* Directions
Give the listing again in full and exactly, apart from its pictures.
═════ Source data ═════
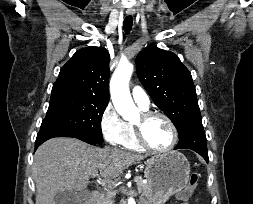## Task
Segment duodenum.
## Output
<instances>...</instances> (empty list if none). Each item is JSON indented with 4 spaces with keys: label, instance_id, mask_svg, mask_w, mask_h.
Returning <instances> with one entry per match:
<instances>
[{
    "label": "duodenum",
    "instance_id": "1",
    "mask_svg": "<svg viewBox=\"0 0 253 204\" xmlns=\"http://www.w3.org/2000/svg\"><path fill=\"white\" fill-rule=\"evenodd\" d=\"M99 192L98 191H93L91 194L90 201L87 204H97L99 200Z\"/></svg>",
    "mask_w": 253,
    "mask_h": 204
}]
</instances>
═════
* Your solution
## Task
Segment duodenum.
## Output
<instances>...</instances> (empty list if none). Each item is JSON indented with 4 spaces with keys: label, instance_id, mask_svg, mask_w, mask_h.
Returning <instances> with one entry per match:
<instances>
[{
    "label": "duodenum",
    "instance_id": "1",
    "mask_svg": "<svg viewBox=\"0 0 253 204\" xmlns=\"http://www.w3.org/2000/svg\"><path fill=\"white\" fill-rule=\"evenodd\" d=\"M99 192L98 191H93L91 194L90 201L87 204H97L99 200Z\"/></svg>",
    "mask_w": 253,
    "mask_h": 204
}]
</instances>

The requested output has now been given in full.